Why is this useful? Consider the canonical map $\pi\colon H\to M$. We already know from before that $\pi$ is a continuous open map; however, what we just proved shows that the restriction $\pi_{|_{U_A}}\colon U_A\to M$ is also injective, thus it is a homeomorphism onto its image. Pick an arbitrary point $v=\pi(A)\in M$, and let $V=\pi(U_A)$ where $U_A$ is defined as above. Then, $\varphi_V=\iota^{-1}\circ \pi_{|_{U_A}}^{-1}\colon V\to D(x,1/2)$ is a homeomorphism (as it is a composition of homeomorphisms), thus $V\subset M$ is an open neighbourhood of $v$ which is homeomorphic to an open set of $\mathbb{R}^3$, i.e. $M$ is locally $3$-Euclidean.
$\textbf{M has a differential structure:}$ Let $\mathcal{A}$ be the set of all charts $(V,\varphi_V)$ defined as above. We claim that $\mathcal{A}$ is an atlas for $M$. Clearly, the union of all $V$'s is $M$, thus it suffices to show that the charts are differentiably compatible. Let $(V,\varphi_V)$, $(V',\varphi_{V'})\in \mathcal{A}$ and suppose that $V\cap V'\neq \emptyset$ (otherwise it's trivial).
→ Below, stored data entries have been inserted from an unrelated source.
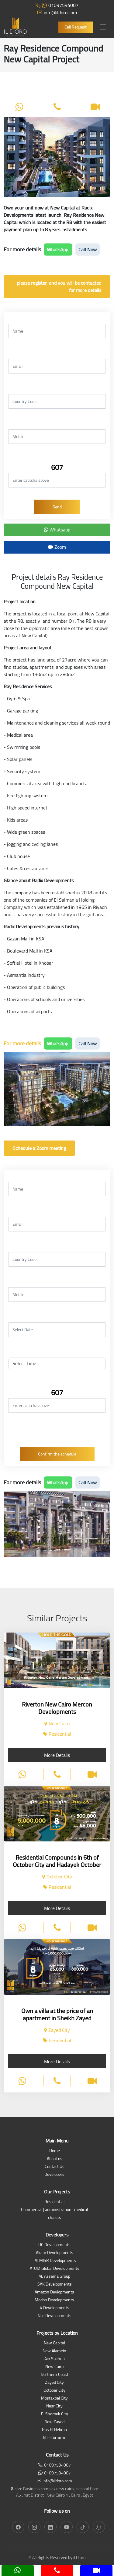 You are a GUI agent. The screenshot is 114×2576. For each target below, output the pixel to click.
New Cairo (54, 2366)
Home (54, 2151)
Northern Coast (54, 2374)
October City (54, 2390)
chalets (54, 2217)
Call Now (87, 249)
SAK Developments (54, 2284)
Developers (54, 2174)
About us (54, 2159)
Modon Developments (54, 2300)
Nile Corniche (54, 2437)
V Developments (54, 2308)
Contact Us (54, 2166)
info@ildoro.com (57, 12)
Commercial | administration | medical (54, 2209)
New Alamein (54, 2351)
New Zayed (54, 2422)
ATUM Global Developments (54, 2268)
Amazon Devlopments (54, 2292)
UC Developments (54, 2245)
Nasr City (54, 2406)
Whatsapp (57, 529)
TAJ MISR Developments (54, 2260)
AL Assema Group (54, 2276)
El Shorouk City (54, 2414)
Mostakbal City (54, 2398)
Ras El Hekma (54, 2430)
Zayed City (54, 2382)
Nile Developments (54, 2316)
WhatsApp (58, 249)
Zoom (57, 546)
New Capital (54, 2343)
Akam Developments (54, 2252)
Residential (54, 2202)
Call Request (75, 27)
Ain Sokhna (54, 2359)
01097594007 (57, 5) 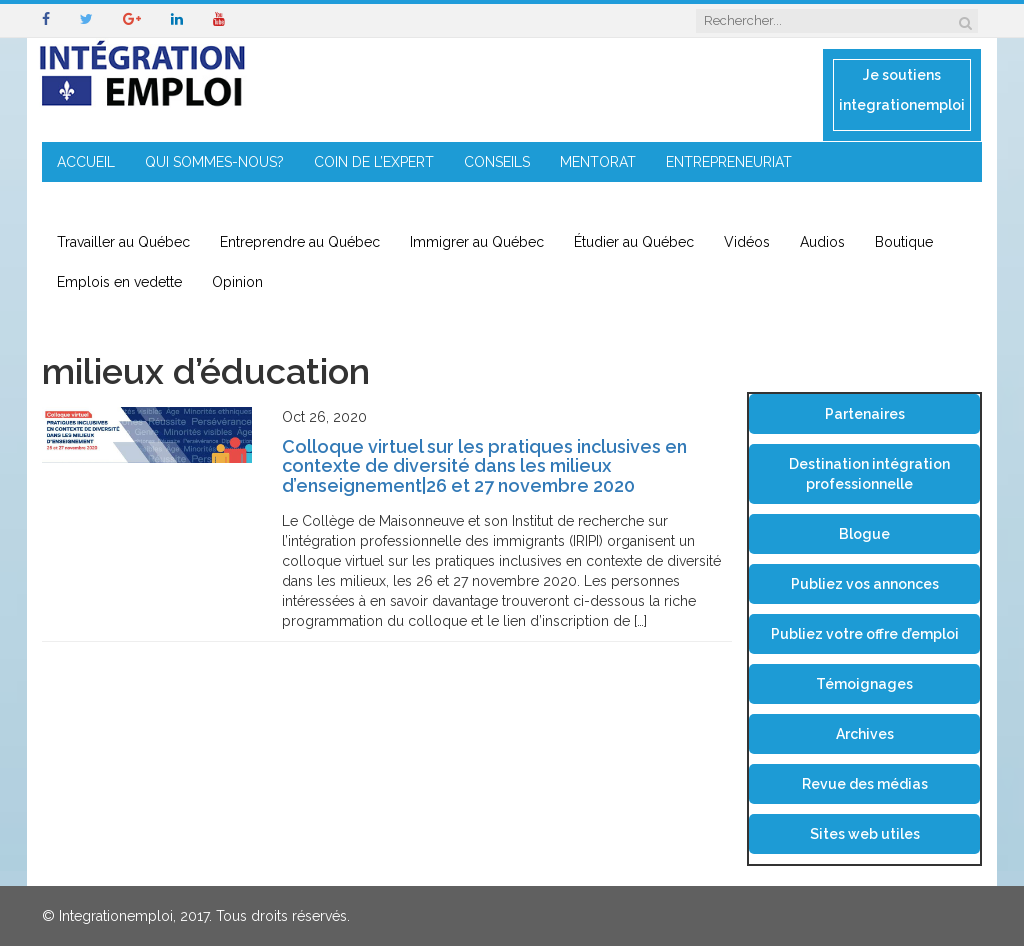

Then, for any $x\in \varphi_V(V\cap V')$ we have that $$\varphi_{V'}\circ \varphi_V^{-1}(x)=(\iota^{-1}\circ \pi_{|_{V'}}^{-1})\circ (\iota^{-1}\circ \pi_{|_{V}}^{-1})^{-1}(x) =\iota^{-1}\circ \pi_{|_{V'}}^{-1} \circ \pi_{|_{V}} \circ \iota(x) = x $$ is obviously smooth and similarly $\varphi_{V}\circ \varphi_{V'}^{-1}(x)=x$ for any $x\in \varphi_{V'}(V\cap V')$, thus $\mathcal{A}$ is an atlas and $M$ is a differentiable $3$-manifold.
$\textbf{M is compact:}$ This follows from the fact that any $A=\begin{pmatrix} 1 & a & c \\ 0 & 1 & b \\ 0 & 0 & 1 \end{pmatrix}\in H$ is equivalent to $$A'=\begin{pmatrix} 1 & \{a\} & \{c-b\lfloor a\rfloor\} \\ 0 & 1 & \{b\} \\ 0 & 0 & 1 \end{pmatrix}$$ where $\lfloor \cdot \rfloor$ and $\{\cdot \}$ denote integer and fractional part, respectively. The proof of this fact follows from plugging in the values in $(\star)$, which shows that $p,q$ and $r$ are actually integers, thus $A'\sim A$. Since all entries of $A'$ are real numbers in $[0,1]$, we see that we can restrict $\pi$ to the compact "unit cube" $\iota([0,1]^3)\subset H$ and its image is still all $M$, thus $M$ is compact (as $\pi$ is continuous and surjective). $\square$